From top to bottom, write out the listing exactly and skip every picture.
*** Block opens ***
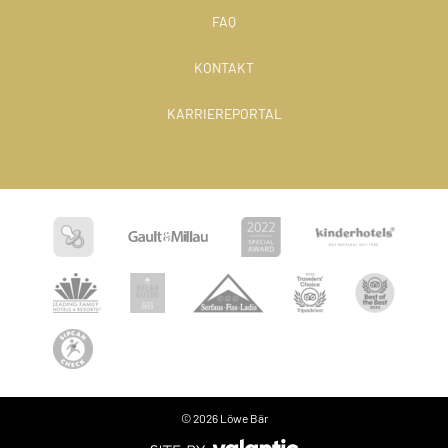
FAQ
KONTAKT
KARRIEREPORTAL
© 2026 Löwe Bär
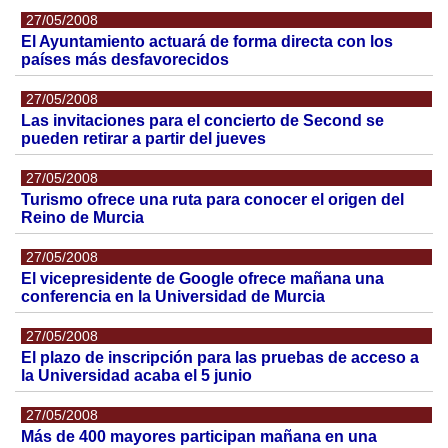
27/05/2008
El Ayuntamiento actuará de forma directa con los
países más desfavorecidos
27/05/2008
Las invitaciones para el concierto de Second se
pueden retirar a partir del jueves
27/05/2008
Turismo ofrece una ruta para conocer el origen del
Reino de Murcia
27/05/2008
El vicepresidente de Google ofrece mañana una
conferencia en la Universidad de Murcia
27/05/2008
El plazo de inscripción para las pruebas de acceso a
la Universidad acaba el 5 junio
27/05/2008
Más de 400 mayores participan mañana en una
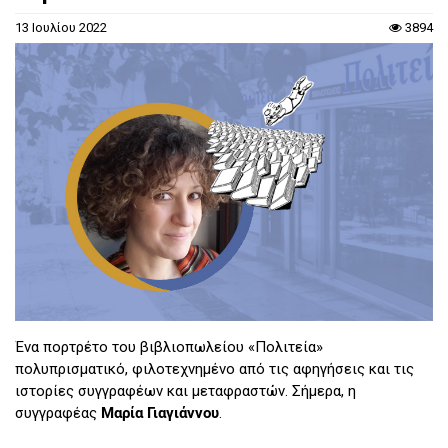
13 Ιουλίου 2022
3894
Ένα πορτρέτο του βιβλιοπωλείου «Πολιτεία»
πολυπρισματικό, φιλοτεχνημένο από τις αφηγήσεις και τις
ιστορίες συγγραφέων και μεταφραστών. Σήμερα, η
συγγραφέας
Μαρία Γιαγιάννου
.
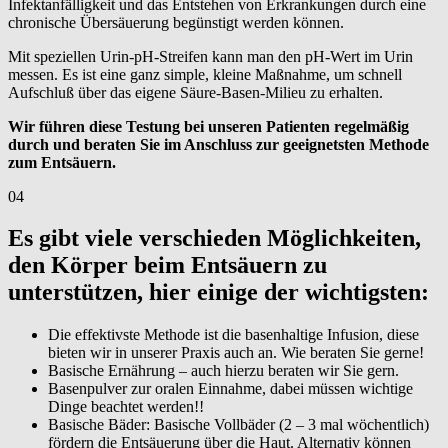
Infektanfälligkeit und das Entstehen von Erkrankungen durch eine
chronische Übersäuerung begünstigt werden können.
Mit speziellen Urin-pH-Streifen kann man den pH-Wert im Urin
messen. Es ist eine ganz simple, kleine Maßnahme, um schnell
Aufschluß über das eigene Säure-Basen-Milieu zu erhalten.
Wir führen diese Testung bei unseren Patienten regelmäßig
durch und beraten Sie im Anschluss zur geeignetsten Methode
zum Entsäuern.
04
Es gibt viele verschieden Möglichkeiten,
den Körper beim Entsäuern zu
unterstützen, hier einige der wichtigsten:
Die effektivste Methode ist die basenhaltige Infusion, diese
bieten wir in unserer Praxis auch an. Wie beraten Sie gerne!
Basische Ernährung – auch hierzu beraten wir Sie gern.
Basenpulver zur oralen Einnahme, dabei müssen wichtige
Dinge beachtet werden!!
Basische Bäder: Basische Vollbäder (2 – 3 mal wöchentlich)
fördern die Entsäuerung über die Haut. Alternativ können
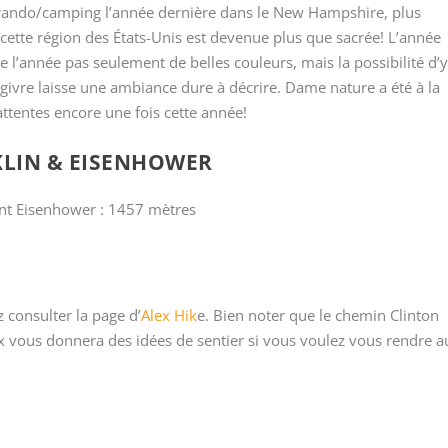
ando/camping l’année dernière dans le New Hampshire, plus
 cette région des États-Unis est devenue plus que sacrée! L’année
l’année pas seulement de belles couleurs, mais la possibilité d’y
 givre laisse une ambiance dure à décrire. Dame nature a été à la
ttentes encore une fois cette année!
LIN & EISENHOWER
ont Eisenhower : 1457 mètres
 consulter la page d’
Alex Hik
e. Bien noter que le chemin Clinton
lex vous donnera des idées de sentier si vous voulez vous rendre a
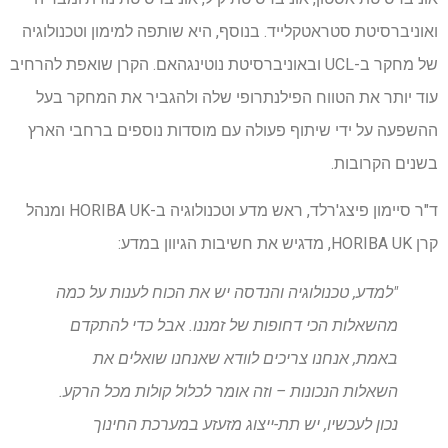
ואוניברסיטת סטראטקלייד. בנוסף, היא שותפה למימון וטכנולוגיה
של מחקר ב-UCL ובאוניברסיטת נוטינגהאם. הקרן שואפת להרחיב
עוד יותר את הטווח הפילנתרופי שלה ולהגביר את המחקר בעל
ההשפעה על ידי שיתוף פעולה עם מוסדות נוספים ברחבי הארץ
בשנים הקרובות.
ד"ר סיימון פיצג'רלד, ראש מדע וטכנולוגיה ב-HORIBA UK ומנהל
קרן HORIBA UK, מדגיש את חשיבות הגיוון במדע:
"למדע, טכנולוגיה והנדסה יש את הכוח לענות על כמה
מהשאלות הכי דחופות של זמננו. אבל כדי להתקדם
באמת, אנחנו צריכים לוודא שאנחנו שואלים את
השאלות הנכונות – וזה אומר לכלול קולות מכל הרקע.
נכון לעכשיו, יש תת-ייצוג מזעזע במערכת החינוך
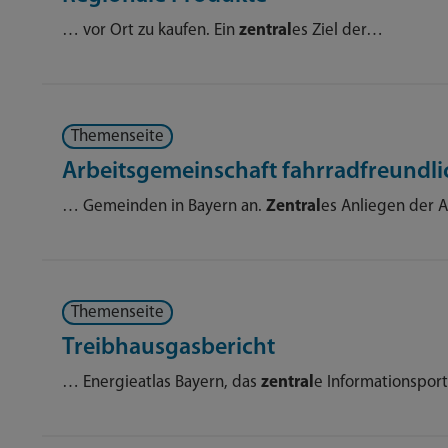
… vor Ort zu kaufen. Ein
zentral
es Ziel der…
Themenseite
Arbeitsgemeinschaft fahrradfreund
… Gemeinden in Bayern an.
Zentral
es Anliegen der
Themenseite
Treibhausgasbericht
… Energieatlas Bayern, das
zentral
e Informationspor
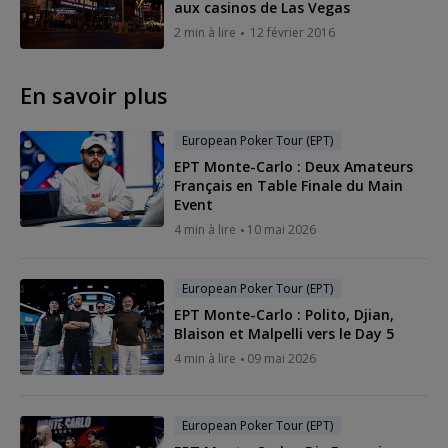
aux casinos de Las Vegas
2 min à lire
12 février 2016
En savoir plus
European Poker Tour (EPT)
EPT Monte-Carlo : Deux Amateurs
Français en Table Finale du Main
Event
4 min à lire
10 mai 2026
European Poker Tour (EPT)
EPT Monte-Carlo : Polito, Djian,
Blaison et Malpelli vers le Day 5
4 min à lire
09 mai 2026
European Poker Tour (EPT)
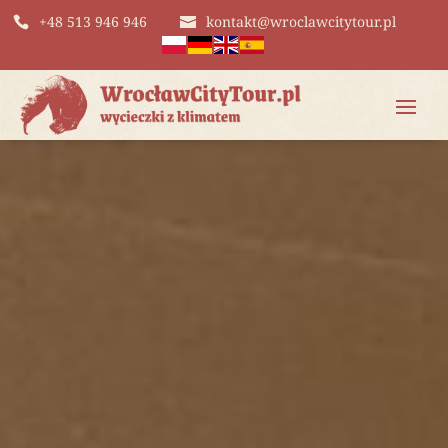
+48 513 946 946
kontakt@wroclawcitytour.pl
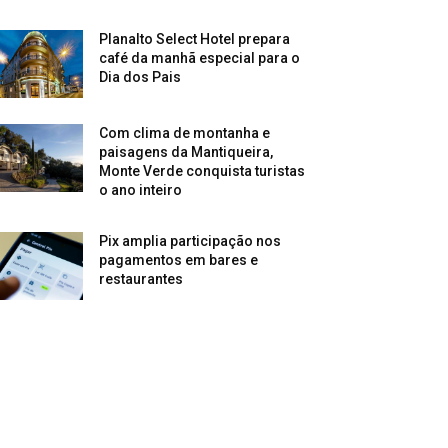
Planalto Select Hotel prepara
café da manhã especial para o
Dia dos Pais
Com clima de montanha e
paisagens da Mantiqueira,
Monte Verde conquista turistas
o ano inteiro
Pix amplia participação nos
pagamentos em bares e
restaurantes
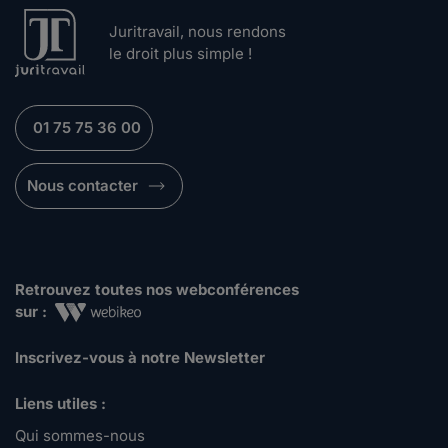
Juritravail, nous rendons
le droit plus simple !
01 75 75 36 00
Nous contacter
Retrouvez toutes nos webconférences
sur :
Inscrivez-vous à notre Newsletter
Liens utiles :
Qui sommes-nous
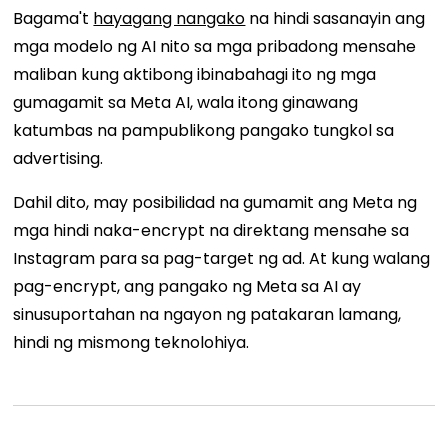
Bagama't
hayagang nangako
na hindi sasanayin ang
mga modelo ng AI nito sa mga pribadong mensahe
maliban kung aktibong ibinabahagi ito ng mga
gumagamit sa Meta AI, wala itong ginawang
katumbas na pampublikong pangako tungkol sa
advertising.
Dahil dito, may posibilidad na gumamit ang Meta ng
mga hindi naka-encrypt na direktang mensahe sa
Instagram para sa pag-target ng ad. At kung walang
pag-encrypt, ang pangako ng Meta sa AI ay
sinusuportahan na ngayon ng patakaran lamang,
hindi ng mismong teknolohiya.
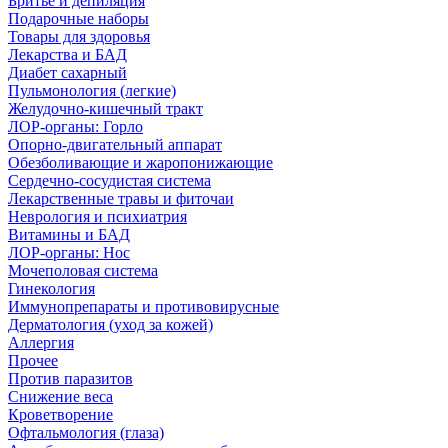
Бритье и депиляция
Подарочные наборы
Товары для здоровья
Лекарства и БАД
Диабет сахарный
Пульмонология (легкие)
Желудочно-кишечный тракт
ЛОР-органы: Горло
Опорно-двигательный аппарат
Обезболивающие и жаропонижающие
Сердечно-сосудистая система
Лекарственные травы и фиточаи
Неврология и психиатрия
Витамины и БАД
ЛОР-органы: Нос
Мочеполовая система
Гинекология
Иммунопрепараты и противовирусные
Дерматология (уход за кожей)
Аллергия
Прочее
Против паразитов
Снижение веса
Кроветворение
Офтальмология (глаза)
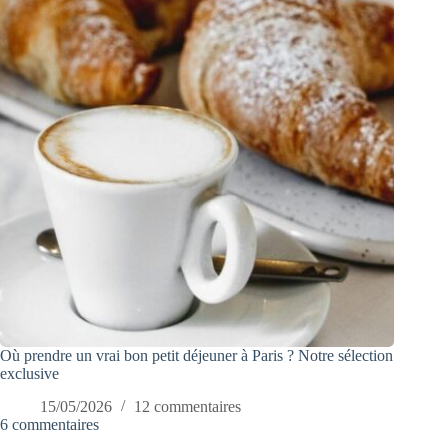
Où prendre un vrai bon petit déjeuner à Paris ? Notre sélection
exclusive
15/05/2026
12 commentaires
6 commentaires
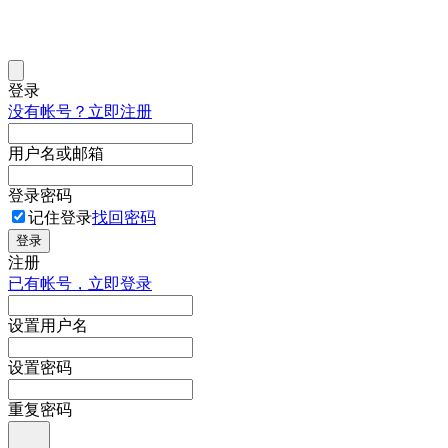
登录
没有帐号？立即注册
用户名或邮箱
登录密码
记住登录
找回密码
登录
注册
已有帐号，立即登录
设置用户名
设置密码
重复密码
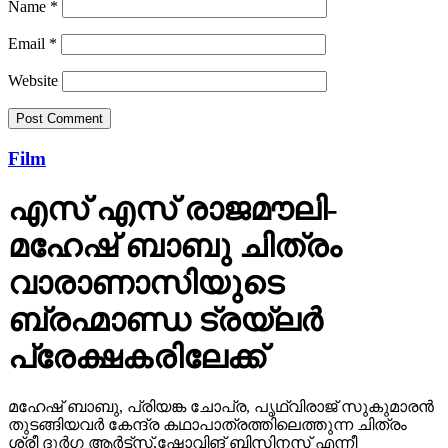
Email
*
Website
Film
എസ് എസ് രാജമൗലി-
മഹേഷ് ബാബു ചിത്രം
വാരാണാസിയുടെ
ബ്രഹ്മാണ്ഡ ട്രയ്ലർ
പ്രേക്ഷകരിലേക്ക്
മഹേഷ് ബാബു, പ്രിയങ്ക ചോപ്ര, പൃഥ്വിരാജ് സുകുമാരൻ
തുടങ്ങിയവർ കേന്ദ്ര കഥാപാത്രത്തിലെത്തുന്ന ചിത്രം
ശ്രീ ദുർഗ ആർട്ട്സ്,ഷോവിങ് ബിസിനസ് എന്നീ
ബാനറുകളിൽ കെ എൽ നാരായണ, എസ് എസ്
*** Block closes ***
__THE COMPLETED TASK__
FAQ
KONTAKT
KARRIEREPORTAL
© 2026 Löwe Bär
27/05/2008
El Ayuntamiento actuará de forma directa con los
países más desfavorecidos
27/05/2008
Las invitaciones para el concierto de Second se
pueden retirar a partir del jueves
27/05/2008
Turismo ofrece una ruta para conocer el origen del
Reino de Murcia
27/05/2008
El vicepresidente de Google ofrece mañana una
conferencia en la Universidad de Murcia
27/05/2008
El plazo de inscripción para las pruebas de acceso a
la Universidad acaba el 5 junio
27/05/2008
Más de 400 mayores participan mañana en una
13 Ιουλίου 2022
3894
Ένα πορτρέτο του βιβλιοπωλείου «Πολιτεία»
πολυπρισματικό, φιλοτεχνημένο από τις αφηγήσεις και τις
ιστορίες συγγραφέων και μεταφραστών. Σήμερα, η
συγγραφέας
Μαρία Γιαγιάννου
.
Infektanfälligkeit und das Entstehen von Erkrankungen durch eine
chronische Übersäuerung begünstigt werden können.
Mit speziellen Urin-pH-Streifen kann man den pH-Wert im Urin
messen. Es ist eine ganz simple, kleine Maßnahme, um schnell
Aufschluß über das eigene Säure-Basen-Milieu zu erhalten.
Wir führen diese Testung bei unseren Patienten regelmäßig
durch und beraten Sie im Anschluss zur geeignetsten Methode
zum Entsäuern.
04
Es gibt viele verschieden Möglichkeiten,
den Körper beim Entsäuern zu
unterstützen, hier einige der wichtigsten:
Die effektivste Methode ist die basenhaltige Infusion, diese
bieten wir in unserer Praxis auch an. Wie beraten Sie gerne!
Basische Ernährung – auch hierzu beraten wir Sie gern.
Basenpulver zur oralen Einnahme, dabei müssen wichtige
Dinge beachtet werden!!
Basische Bäder: Basische Vollbäder (2 – 3 mal wöchentlich)
fördern die Entsäuerung über die Haut. Alternativ können
ando/camping l’année dernière dans le New Hampshire, plus
 cette région des États-Unis est devenue plus que sacrée! L’année
l’année pas seulement de belles couleurs, mais la possibilité d’y
 givre laisse une ambiance dure à décrire. Dame nature a été à la
ttentes encore une fois cette année!
LIN & EISENHOWER
ont Eisenhower : 1457 mètres
 consulter la page d’
Alex Hik
e. Bien noter que le chemin Clinton
lex vous donnera des idées de sentier si vous voulez vous rendre a
ואוניברסיטת סטראטקלייד. בנוסף, היא שותפה למימון וטכנולוגיה
של מחקר ב-UCL ובאוניברסיטת נוטינגהאם. הקרן שואפת להרחיב
עוד יותר את הטווח הפילנתרופי שלה ולהגביר את המחקר בעל
ההשפעה על ידי שיתוף פעולה עם מוסדות נוספים ברחבי הארץ
בשנים הקרובות.
ד"ר סיימון פיצג'רלד, ראש מדע וטכנולוגיה ב-HORIBA UK ומנהל
קרן HORIBA UK, מדגיש את חשיבות הגיוון במדע:
"למדע, טכנולוגיה והנדסה יש את הכוח לענות על כמה
מהשאלות הכי דחופות של זמננו. אבל כדי להתקדם
באמת, אנחנו צריכים לוודא שאנחנו שואלים את
השאלות הנכונות – וזה אומר לכלול קולות מכל הרקע.
נכון לעכשיו, יש תת-ייצוג מזעזע במערכת החינוך
… vor Ort zu kaufen. Ein
zentral
es Ziel der…
Themenseite
Arbeitsgemeinschaft fahrradfreund
… Gemeinden in Bayern an.
Zentral
es Anliegen der
Themenseite
Treibhausgasbericht
… Energieatlas Bayern, das
zentral
e Informationspor
aux casinos de Las Vegas
2 min à lire
12 février 2016
En savoir plus
European Poker Tour (EPT)
EPT Monte-Carlo : Deux Amateurs
Français en Table Finale du Main
Event
4 min à lire
10 mai 2026
European Poker Tour (EPT)
EPT Monte-Carlo : Polito, Djian,
Blaison et Malpelli vers le Day 5
4 min à lire
09 mai 2026
European Poker Tour (EPT)
+48 513 946 946
kontakt@wroclawcitytour.pl
Planalto Select Hotel prepara
café da manhã especial para o
Dia dos Pais
Com clima de montanha e
paisagens da Mantiqueira,
Monte Verde conquista turistas
o ano inteiro
Pix amplia participação nos
pagamentos em bares e
restaurantes
Juritravail, nous rendons
le droit plus simple !
01 75 75 36 00
Nous contacter
Retrouvez toutes nos webconférences
sur :
Inscrivez-vous à notre Newsletter
Liens utiles :
Qui sommes-nous
Bagama't
hayagang nangako
na hindi sasanayin ang
mga modelo ng AI nito sa mga pribadong mensahe
maliban kung aktibong ibinabahagi ito ng mga
gumagamit sa Meta AI, wala itong ginawang
katumbas na pampublikong pangako tungkol sa
advertising.
Dahil dito, may posibilidad na gumamit ang Meta ng
mga hindi naka-encrypt na direktang mensahe sa
Instagram para sa pag-target ng ad. At kung walang
pag-encrypt, ang pangako ng Meta sa AI ay
sinusuportahan na ngayon ng patakaran lamang,
hindi ng mismong teknolohiya.
Бритье и депиляция
Подарочные наборы
Товары для здоровья
Лекарства и БАД
Диабет сахарный
Пульмонология (легкие)
Желудочно-кишечный тракт
ЛОР-органы: Горло
Опорно-двигательный аппарат
Обезболивающие и жаропонижающие
Сердечно-сосудистая система
Лекарственные травы и фиточаи
Неврология и психиатрия
Витамины и БАД
ЛОР-органы: Нос
Мочеполовая система
Гинекология
Иммунопрепараты и противовирусные
Дерматология (уход за кожей)
Аллергия
Прочее
Против паразитов
Снижение веса
Кроветворение
Офтальмология (глаза)
Où prendre un vrai bon petit déjeuner à Paris ? Notre sélection
exclusive
15/05/2026
12 commentaires
6 commentaires
登录
没有帐号？立即注册
用户名或邮箱
登录密码
记住登录
找回密码
登录
注册
已有帐号，立即登录
设置用户名
设置密码
重复密码
Email
*
Website
Film
എസ് എസ് രാജമൗലി-
മഹേഷ് ബാബു ചിത്രം
വാരാണാസിയുടെ
ബ്രഹ്മാണ്ഡ ട്രയ്ലർ
പ്രേക്ഷകരിലേക്ക്
മഹേഷ് ബാബു, പ്രിയങ്ക ചോപ്ര, പൃഥ്വിരാജ് സുകുമാരൻ
തുടങ്ങിയവർ കേന്ദ്ര കഥാപാത്രത്തിലെത്തുന്ന ചിത്രം
ശ്രീ ദുർഗ ആർട്ട്സ്,ഷോവിങ് ബിസിനസ് എന്നീ
ബാനറുകളിൽ കെ എൽ നാരായണ, എസ് എസ്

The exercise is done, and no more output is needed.